Task details
Return the data below unchanged, without images.

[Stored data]
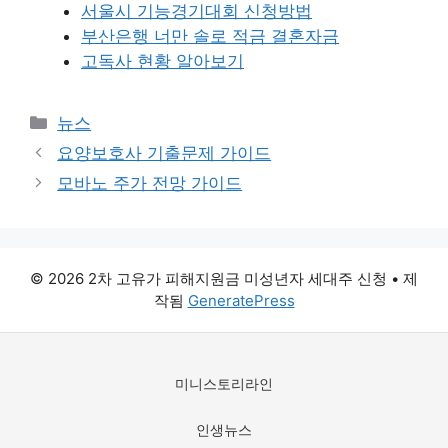
서울시 기능경기대회 신청방법
부산은행 너만 솔로 적금 결혼자금
고독사 현황 알아보기
카
뉴스
테
요양보호사 기출문제 가이드
고
모바노 주가 전망 가이드
리
© 2026 2차 고유가 피해지원금 미성년자 세대주 신청
• 제
작됨
GeneratePress
미니스토리라인
인생뉴스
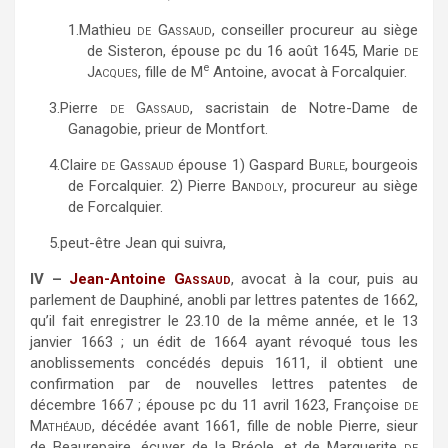
1.
Mathieu
de Gassaud,
conseiller procureur au siège
de Sisteron, épouse pc du 16 août 1645, Marie
de
e
Jacques,
fille de M
Antoine, avocat à Forcalquier.
3.
Pierre
de Gassaud,
sacristain de Notre-Dame de
Ganagobie, prieur de Montfort.
4.
Claire
de Gassaud
épouse 1) Gaspard
Burle,
bourgeois
de Forcalquier. 2) Pierre
Bandoly,
procureur au siège
de Forcalquier.
5.
peut-être Jean qui suivra,
IV –
Jean-Antoine
Gassaud
,
avocat à la cour, puis au
parlement de Dauphiné, anobli par lettres patentes de 1662,
qu’il fait enregistrer le 23.10 de la même année, et le 13
janvier 1663 ; un édit de 1664 ayant révoqué tous les
anoblissements concédés depuis 1611, il obtient une
confirmation par de nouvelles lettres patentes de
décembre 1667 ; épouse pc du 11 avril 1623, Françoise
de
Mathéaud,
décédée avant 1661, fille de noble Pierre, sieur
de Beaurepaire, écuyer de la Bréole, et de Marguerite
de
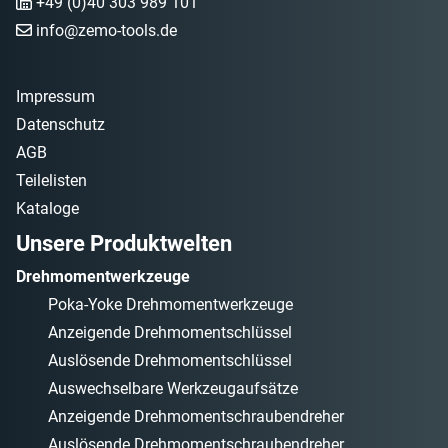
+49 (0)40 303 989 101
info@zemo-tools.de
Impressum
Datenschutz
AGB
Teilelisten
Kataloge
Unsere Produktwelten
Drehmomentwerkzeuge
Poka-Yoke Drehmomentwerkzeuge
Anzeigende Drehmomentschlüssel
Auslösende Drehmomentschlüssel
Auswechselbare Werkzeugaufsätze
Anzeigende Drehmomentschraubendreher
Auslösende Drehmomentschraubendreher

Answer below
서울시 기능경기대회 신청방법
부산은행 너만 솔로 적금 결혼자금
고독사 현황 알아보기
카
뉴스
테
요양보호사 기출문제 가이드
고
모바노 주가 전망 가이드
리
© 2026 2차 고유가 피해지원금 미성년자 세대주 신청
• 제
작됨
GeneratePress
미니스토리라인
인생뉴스
1.
Mathieu
de Gassaud,
conseiller procureur au siège
de Sisteron, épouse pc du 16 août 1645, Marie
de
e
Jacques,
fille de M
Antoine, avocat à Forcalquier.
3.
Pierre
de Gassaud,
sacristain de Notre-Dame de
Ganagobie, prieur de Montfort.
4.
Claire
de Gassaud
épouse 1) Gaspard
Burle,
bourgeois
de Forcalquier. 2) Pierre
Bandoly,
procureur au siège
de Forcalquier.
5.
peut-être Jean qui suivra,
IV –
Jean-Antoine
Gassaud
,
avocat à la cour, puis au
parlement de Dauphiné, anobli par lettres patentes de 1662,
qu’il fait enregistrer le 23.10 de la même année, et le 13
janvier 1663 ; un édit de 1664 ayant révoqué tous les
anoblissements concédés depuis 1611, il obtient une
confirmation par de nouvelles lettres patentes de
décembre 1667 ; épouse pc du 11 avril 1623, Françoise
de
Mathéaud,
décédée avant 1661, fille de noble Pierre, sieur
de Beaurepaire, écuyer de la Bréole, et de Marguerite
de
+49 (0)40 303 989 101
info@zemo-tools.de
Impressum
Datenschutz
AGB
Teilelisten
Kataloge
Unsere Produktwelten
Drehmomentwerkzeuge
Poka-Yoke Drehmomentwerkzeuge
Anzeigende Drehmomentschlüssel
Auslösende Drehmomentschlüssel
Auswechselbare Werkzeugaufsätze
Anzeigende Drehmomentschraubendreher
Auslösende Drehmomentschraubendreher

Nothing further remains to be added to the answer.